I wasn't questioning what you were doing,just that it seemed weird to wirk with something that's OLD.Weren't u able to find the same things in a newer source...?

Daniel.

6. Mar 10, 2005

### dextercioby

It's the same situation as working today with Minkowski metric (+,+,+,+) instead of Bjorken-Drell (+,-,-,-).

Daniel.

7. Mar 10, 2005

### Norman

(-,+,+,+) for minkowski right? Or are you talking about some kind of imaginary time issue... so that you can treat the time and spatial pieces on the same footing? I haven't studies GR, so I don't know.
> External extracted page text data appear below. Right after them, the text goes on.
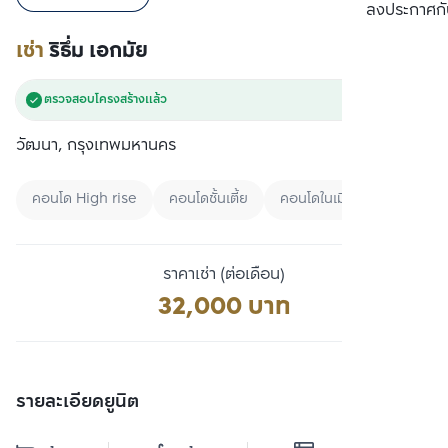
เปรียบเทียบ
ลงประกาศกั
เช่า
ริธึ่ม เอกมัย
ตรวจสอบโครงสร้างแล้ว
วัฒนา, กรุงเทพมหานคร
คอนโด High rise
คอนโดชั้นเตี้ย
คอนโดในเมือง
ราคาเช่า (ต่อเดือน)
32,000 บาท
รายละเอียดยูนิต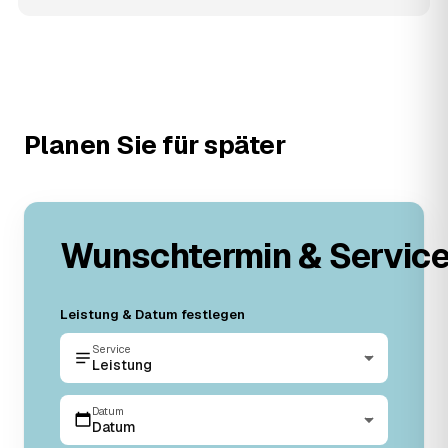
Planen Sie für später
Wunschtermin & Servic
Leistung & Datum festlegen
Service
Leistung
Datum
Datum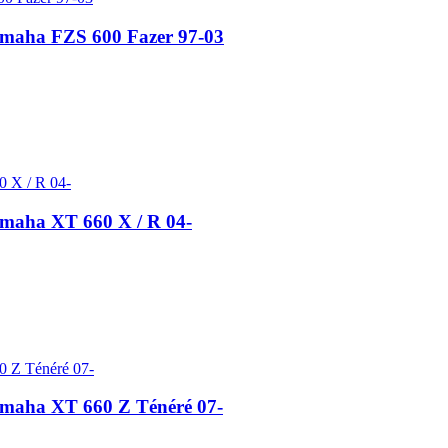
aha FZS 600 Fazer 97-03
aha XT 660 X / R 04-
aha XT 660 Z Ténéré 07-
Anyways, the answer to the questions is that I was not able to find the information in a more recent source, at least not that I could discern. Plus I have seen a lot of papers in Nuclear Physics that have this kind of notation, and was basically just wishing to understand the notation, since I am reading the paper it would be nice to know what the title implies about the reaction. But in the end I was just curious.

8. Mar 10, 2005

### dextercioby

It's actually a trick.In QFT,one uses (out of commodity and habit) the mostly minus (+,-,-,-) metric,while in the flat limit of GR they use mostly plus (-,+,+,+)...

Daniel.

9. Mar 10, 2005

### Norman

I was confused by whether you meant (++++) or simply mistyped (-+++). And I was thinking the other day about what it would mean analytically continueing the time to the imaginary axis and treating it with the same sign as the spatial pieces... such that :
$$p^{\mu}p_{\mu}=E^2 + \vec{p}\cdot\vec{p}$$

I was just pondering it and thought oddly enough you might be saying they do that in GR.

10. Mar 19, 2005

### nrqed

I have to say that I found this incredibly rude.

It does not matter how old the source was. First of all there are many things published in the 80's or even 70's and 60's still useful for current research.
Second of all, even if someone wanted to understand a paper 100 years old, what would be wrong with that? Besides, I don't see what says that the notation asked about in the original post is not still in use today.

In any case, I found the reply condescending and rude.

Sorry, I had to say it.

Patb

11. Mar 20, 2005

### Norman

Thanks Patb.
I felt the same way, but I guess I don't really care since Dexter tends to do this a lot on here and some of us have given up caring or listening.
Anyways, I am still waiting to hear if James R is correct about the implication of the projectile and target.
Thanks,
Norm.

12. Mar 28, 2005

### Norman

I have figured out the answer. For the notation:
$$p(p,n)\Delta^{++}$$
This Decodes as:

Target (Projectile, Particles with projectiles rapidity) Final State Target

Hope this helps someone else.

13. Apr 4, 2005

### Meir Achuz

That notation is still common in nucler physics. Norman is close.
It goes: projectile(target nucleus,final nucleus)ougoing particle.
e.g. p([A,Z],[A,Z+1])n. When the target is just a proton, it does seem a bit silly.